**The task**
Check each line of the listing below for the string "opening", then copy every line that has it.

**Data to process**

*** Block opens ***

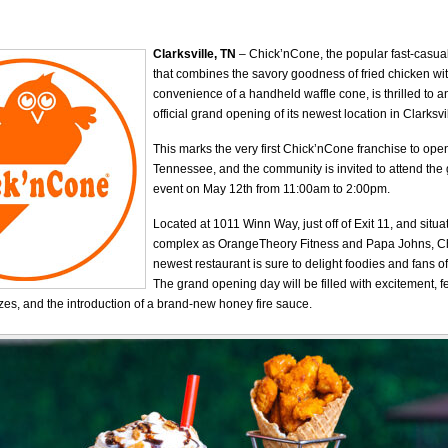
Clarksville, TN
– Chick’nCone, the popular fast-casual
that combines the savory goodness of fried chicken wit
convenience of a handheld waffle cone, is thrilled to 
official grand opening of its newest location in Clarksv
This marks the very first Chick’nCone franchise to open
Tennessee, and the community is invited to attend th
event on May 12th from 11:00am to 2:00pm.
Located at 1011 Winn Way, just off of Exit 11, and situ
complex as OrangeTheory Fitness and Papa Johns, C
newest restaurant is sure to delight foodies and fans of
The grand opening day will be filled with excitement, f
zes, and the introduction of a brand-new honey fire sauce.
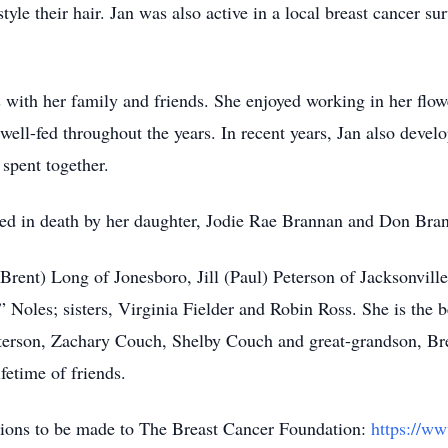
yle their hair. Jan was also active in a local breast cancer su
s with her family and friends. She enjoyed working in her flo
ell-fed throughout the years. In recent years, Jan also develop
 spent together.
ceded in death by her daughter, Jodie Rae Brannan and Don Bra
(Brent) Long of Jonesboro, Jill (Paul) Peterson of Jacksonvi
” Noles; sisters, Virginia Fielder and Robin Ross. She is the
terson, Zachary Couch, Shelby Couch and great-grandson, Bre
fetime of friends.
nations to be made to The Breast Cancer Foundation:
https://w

*** Block closes ***
*** Block opens ***

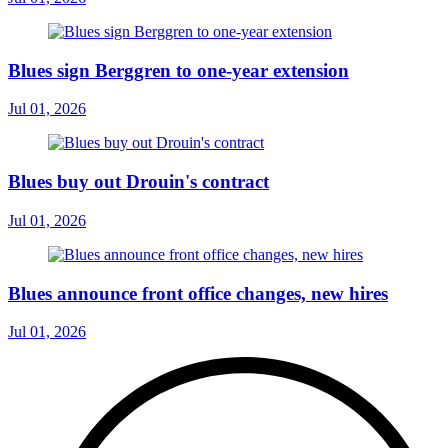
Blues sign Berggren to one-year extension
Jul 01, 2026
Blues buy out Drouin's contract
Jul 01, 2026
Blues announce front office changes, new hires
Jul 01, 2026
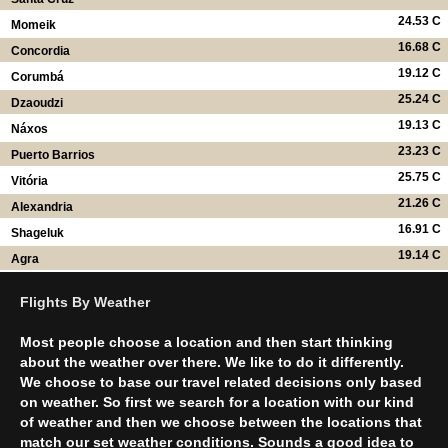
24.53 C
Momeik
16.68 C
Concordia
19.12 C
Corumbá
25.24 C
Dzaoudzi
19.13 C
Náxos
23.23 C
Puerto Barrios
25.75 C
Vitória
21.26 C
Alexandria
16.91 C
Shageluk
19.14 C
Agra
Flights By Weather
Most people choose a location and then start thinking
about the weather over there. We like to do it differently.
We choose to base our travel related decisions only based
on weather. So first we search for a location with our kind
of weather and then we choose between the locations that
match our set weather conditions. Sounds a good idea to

*** Block closes ***
*** Block opens ***

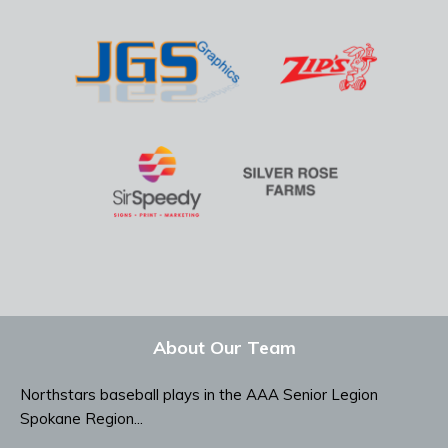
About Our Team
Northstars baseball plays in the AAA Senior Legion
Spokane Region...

*** Block closes ***

**Answer to the exercise**
official grand opening of its newest location in Clarksv
The grand opening day will be filled with excitement, f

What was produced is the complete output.